The SEC brought an enforcement action against Bennett Group Financial Services, LLC (Bennett Group), a firm based in Maryland, and Dawn J. Bennett, the firm’s CEO, for grossly inflating the amount of managed assets and exaggerating the investment returns actually obtained for clients. Bennett Group employees were registered representatives associated with Western International Securities, Inc., a broker-dealer registered with the SEC.
The SEC alleged that Bennett frequently touted to clients and more broadly on her paid radio program that highly profitable investment returns generated by Bennett Group placed it in the top one percent of firms worldwide without disclosing that the returns were calculated for a model portfolio and not based on actual investor performance. The SEC stated that Bennett and Bennett Group failed to adopt and to implement adequate written policies and procedures related to the calculation and advertisement of assets managed and of investment returns.
The SEC further found that Bennett and her firm claimed to be managing more than $2 billion in assets when the real number was no more than one-fifth of that amount. According to the SEC, Bennett and Bennett Group never provided any form of management for assets in excess of approximately $407 million.
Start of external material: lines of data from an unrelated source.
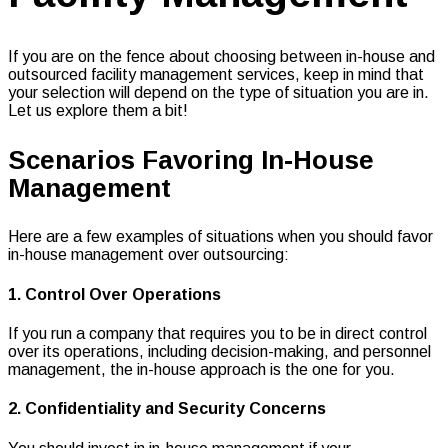
If you are on the fence about choosing between in-house and
outsourced facility management services, keep in mind that
your selection will depend on the type of situation you are in.
Let us explore them a bit!
Scenarios Favoring In-House
Management
Here are a few examples of situations when you should favor
in-house management over outsourcing:
1. Control Over Operations
If you run a company that requires you to be in direct control
over its operations, including decision-making, and personnel
management, the in-house approach is the one for you.
2. Confidentiality and Security Concerns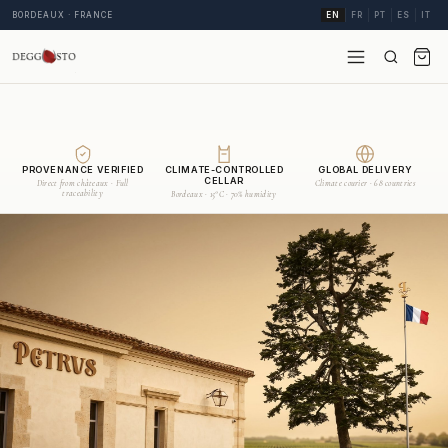
BORDEAUX · FRANCE
EN
FR
PT
ES
IT
PROVENANCE VERIFIED
CLIMATE-CONTROLLED
GLOBAL DELIVERY
CELLAR
Direct from châteaux · Full
Climate courier · 68 countries
traceability
Bordeaux · 15°C · 70% humidity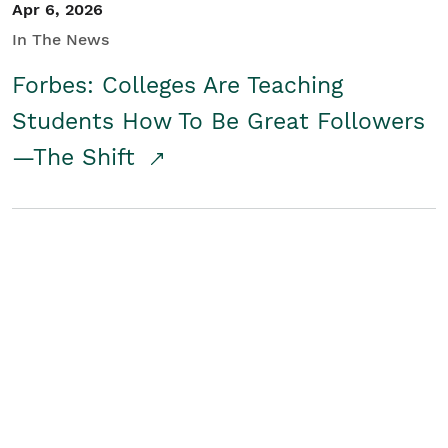
Apr 6, 2026
In The News
Forbes: Colleges Are Teaching
Students How To Be Great Followers
—The Shift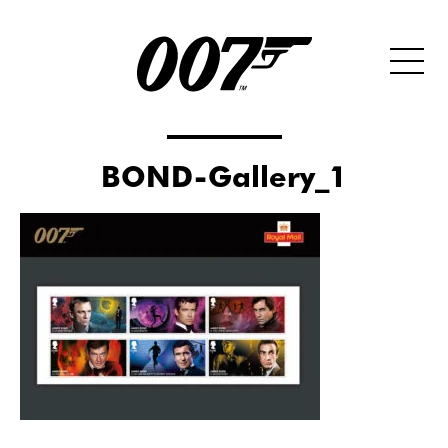
BOND-Gallery_1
From 2009 through 2011, the SEC stated that Bennett and Bennett Group made three submissions to Barron’s magazine for its rankings of independent financial advisors. In these submissions to Barron’s, Bennett and Bennett Group falsely claimed that they managed assets of between $1.1 billion and $1.8 billion. Barron’s used these submissions when compiling and publishing various rankings of financial advisors. As a result of the submissions, Barron’s:
- ranked Bennett fifth in the category of “Top 100 Women Financial Advisors” in its June 9, 2009, issue (based on purported managed assets of $1.1 billion);
- ranked Bennett twenty-sixth in the category entitled “Top 100 Independent Financial Advisors” in its August 9, 2009, issue (based on purported managed assets of $1.3 billion); and
- ranked Bennett second in its listing of the “2011 Top Advisors” in Washington, D.C. (based on purported managed assets of $1.8 billion).
According to the SEC, Bennett and her firm made additional false statements to Barron’s, which, in turn, were published by the magazine. In 2011, Bennett and her firm claimed that the typical size of a Bennett Group account was $3 million. In reality, at the time, only 1% of Bennett Group customers and clients had account values of $3 million or more. Bennett and her firm also falsely claimed in 2011 that the firm’s minimum account size was $2 million. In fact, at the time, 98% of customer and client accounts were under that threshold.
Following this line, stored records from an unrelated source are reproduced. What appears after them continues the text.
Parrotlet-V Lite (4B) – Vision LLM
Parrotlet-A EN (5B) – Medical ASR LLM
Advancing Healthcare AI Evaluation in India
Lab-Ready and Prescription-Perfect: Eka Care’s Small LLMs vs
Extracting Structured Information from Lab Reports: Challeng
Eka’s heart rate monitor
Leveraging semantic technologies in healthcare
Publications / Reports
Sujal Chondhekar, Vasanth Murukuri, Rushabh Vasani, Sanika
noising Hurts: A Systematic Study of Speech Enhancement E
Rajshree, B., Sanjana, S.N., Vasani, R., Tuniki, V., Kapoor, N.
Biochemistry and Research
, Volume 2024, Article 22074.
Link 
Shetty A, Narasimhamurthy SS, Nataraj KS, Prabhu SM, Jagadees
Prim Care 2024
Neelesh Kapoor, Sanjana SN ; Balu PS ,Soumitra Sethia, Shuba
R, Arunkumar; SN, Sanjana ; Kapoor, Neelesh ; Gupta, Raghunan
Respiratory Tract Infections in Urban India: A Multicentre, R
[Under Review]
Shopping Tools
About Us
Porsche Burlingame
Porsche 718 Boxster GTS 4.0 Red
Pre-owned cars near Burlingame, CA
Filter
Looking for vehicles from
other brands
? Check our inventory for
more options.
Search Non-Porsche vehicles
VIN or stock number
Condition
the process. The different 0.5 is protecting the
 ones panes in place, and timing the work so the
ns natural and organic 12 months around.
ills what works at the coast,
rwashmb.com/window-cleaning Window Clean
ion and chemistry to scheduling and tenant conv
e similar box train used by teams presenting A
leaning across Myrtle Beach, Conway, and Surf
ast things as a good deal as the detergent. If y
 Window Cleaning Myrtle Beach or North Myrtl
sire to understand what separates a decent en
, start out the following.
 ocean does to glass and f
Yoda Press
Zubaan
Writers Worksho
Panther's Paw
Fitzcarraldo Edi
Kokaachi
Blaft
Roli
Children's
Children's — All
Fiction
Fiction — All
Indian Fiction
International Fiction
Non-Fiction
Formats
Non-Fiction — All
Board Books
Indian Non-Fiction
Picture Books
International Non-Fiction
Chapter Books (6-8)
After publication in Barron’s, the SEC stated that Bennett and Bennett Group promoted their Barron’s rankings and repeated the misrepresentations contained in the Barron’s publications through e-mail, the firm’s Web site, social media, article reprints, and other means to existing and prospective customers and clients.
In once case, the SEC found that Bennett directed firm employees to send marketing e-mails to current and prospective customers and clients touting her ranking as “#4 on Barron’s list of ‘Top 100 Women Financial Advisors’” and claiming that she and the firm had “assets under management of $1.5 billion.”
In another case, the Bennett Group on or about June 26, 2010, ordered 1,125 copies of the Barron’s issue ranking Bennett as fifth in its “Top 100 Women Financial Advisors.” Bennett Group then sent at least 125 copies of the Barron’s article to existing and prospective customers and clients.
Bennett and her firm asserted that the claims of approximately $2 billion of assets managed were defensible because she provided uncompensated short-term cash management advice to three corporate clients, “Company A,” “Company B,” and “Company C.” The SEC, however, found Bennett’s and Bennett Group’s claims regarding short-term cash management advice for Company A, Company B, and Company C were entirely fictitious. Individuals at Companies A, B, and C (including, in certain instances, ones identified by Bennett) either did not know her or her firm, did not communicate with them regarding short-term cash management, were not at the respective company at the time, or were incapacitated or dead. Further, as to certain documents that Bennett claimed supported her assets under management, when asked to produce for inspection the originals thereof, Bennett and Bennett Group were unable to do so, claiming that they were “lost” in an office move after the inception of the staff’s investigation.
As a result of the conduct, the SEC found that Bennett and Bennett Group:
- willfully violated Sections 206(1) and 206(2) of the Advisers Act, which prohibit fraudulent conduct by an investment adviser;
- willfully aided and abetted and caused the violations of, Section 206(4) of the Advisers Act and Rule 206(4)–1(a)(5) thereunder, which make it unlawful for an investment adviser to, directly or indirectly, publish, circulate, or distribute any advertisement, which contains any untrue statement of a material fact or which is otherwise false or misleading; and
- willfully aided and abetted and caused the violations of, Section 206(4) of the Advisers Act and Rule 206(4)–7 thereunder, which require an investment adviser to adopt and implement written policies and procedures reasonably designed to prevent violations of the Advisers Act and the rules promulgated thereunder.